Indiana Daily Student

Freshmen are trying to follow IU’s COVID-19 dorm policies. Some are getting written up anyway.

Imagine you’ve just moved out of your parents’ house and into the dorms, but you’re only allowed to invite people in your dorm to hangout in your room — with masks on and the door open. The Resident Assistant checks all of your friends’ student IDs and makes sure everyone lives in the building. 

Students living in residence halls are expected to follow a multitude of new policies this year to stay safe during the pandemic, but some are having trouble making new friends while staying within the rules. 

“Anecdotally, I can say that because there are more rules, there's more breaking rules,” Residential Programs and Services executive director Lukas Leftwich said.

Leftwich said students must follow the COVID-19 rules to limit possible transmission of the virus, even if the new infractions don’t seem as severe as drinking or being loud. The new residence hall policies include no outside guests, a limit of four people in a room and a mask requirement. 

Experts from IU have said these policies are not perfect, but they’re still the best way to mitigate the spread of COVID-19 in the residence halls, Leftwich said.

But some freshmen said the rules are confusing, and they were trying to follow them but were still written up.

Freshman and Spruce Hall resident Sarah Bagshaw was written up on her second night in the dorms after she and seven other people were sitting in an open area. Bagshaw said everyone was socially distanced and wearing masks most of the time, but they did pull down the masks occasionally to hear each other better.

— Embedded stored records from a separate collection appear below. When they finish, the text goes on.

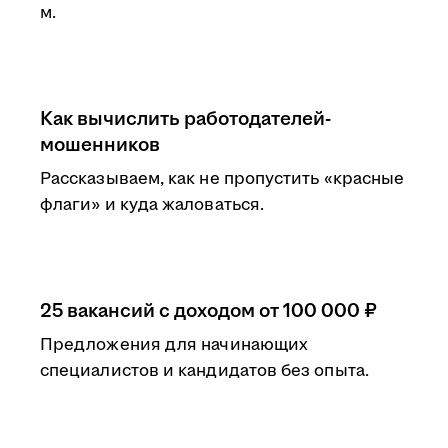
м.
Как вычислить работодателей-
мошенников
Рассказываем, как не пропустить «красные
флаги» и куда жаловаться.
25 вакансий с доходом от 100 000 ₽
Предложения для начинающих
специалистов и кандидатов без опыта.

Bagshaw said the group made a point to go to an open area to talk because of the policies to not socialize in their rooms. She said they made an effort to follow the rules and socialize safely.

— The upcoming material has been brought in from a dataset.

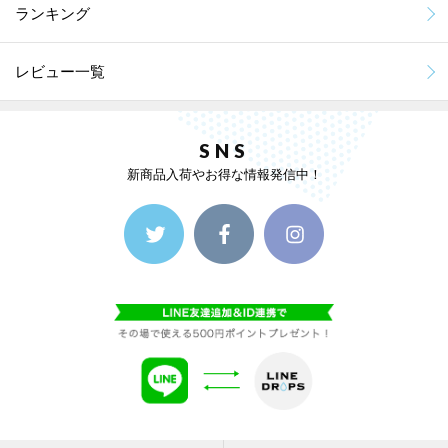
ランキング
レビュー一覧
SNS
新商品入荷やお得な情報発信中！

Earlier in the night, an RA told them they were fine together as they were as long as they weren't in a dorm room. She said two RAs later came up to them when some of the students weren’t wearing masks and said “You know the drill” before taking their student IDs and writing them up.

“It obviously was a way bigger deal than I expected,” Bagshaw said. “I just kind of feel like that's a little extreme.”

At this point, Bagshaw and her floor had not yet had their meeting over the specifics of COVID-19 rules with their RA. She said they finally had a meeting almost a week and half later.

The first infraction will usually result in a conference with a student conduct representative, IU spokesperson Chuck Carney said. The conversation will focus on policies, the student agreement form and what happens if a student continues certain behaviors.

Carney said the meeting makes sure they understand the rules and responsibilities to be on campus this year. The first write-up is not on a student’s conduct record. Carney said if a student continues to break the rules they will face more disciplinary action such as removal from the residence halls or expulsion.

“It is not our intention to try to get people in trouble,” Carney said. “The main thing is to get people to follow what we need to do in this unique year to get through it healthy.” 

IU freshman and Willkie Quad South resident Oliva Cozzi said she thinks RAs should be more lenient before issuing write-ups since many residents are still confused about different rules and that they are still trying to find ways to be social and make friends safely. 

Cozzi was written up after she and three other friends were in a single dorm at Read Quad she did not live in. Everyone inside the room had masks. She said the RAs knocked on their door because they thought they heard a man’s voice inside the room. 

She said the RAs accused them of multiple other violations, including thinking an Arnold Palmer was alcohol, saying the group took too long to answer the door and that some of the women were difficult during questioning. 

Cozzi and her friends all had to attend a student conduct session going over COVID-19 guidelines and the RAs' statement.

Some students, including Cozzi, are upset that they’re being reprimanded for breaking dorm rules while some of their peers are partying off campus. She said it is unfair because if she gets written up again she’ll have to attend a disciplinary hearing.  

Carney said students may feel like they are hearing from their RA more than in previous years due to the number of new COVID-19 rules. IU declined to release an official number of how many students have been written up so far this semester.

Some RAs have fewer residents than traditional years, Leftwich said. Though RPS has space for up to 12,000 students, only about 8,000 are living in residence halls this semester. 

The policies are ever changing as RPS staff are notified of city and county recommendations, Leftwich said. He said administrators are refocusing rules based on student behavior patterns they noticed in the first few weeks of the semester. 

“It's a constant evolution in terms of trying to continue to keep people safe,” Leftwich said. 

Leftwich said an area of focus RPS is looking into is how students can eat safely. Medical experts have noticed eating a meal can be a more dangerous point of transmission, and city and county officials are looking into how densely packed an eating area should be, Leftwich said. 

Students with any questions regarding COVID-19 rules should refer back to the Office of Student Conduct and the Student Commitment Form. Any updates to rules will be communicated to residents directly.

Opening the residence halls also comes with a set of responsibilities for administrators, Leftwich said. He said RPS is thrilled at how students have acclimated so far.

“It's incumbent upon us to do everything in our power to be as as responsible as we can, and making sure that we don't create the opportunity for our community to transmit this disease,” Leftwich said.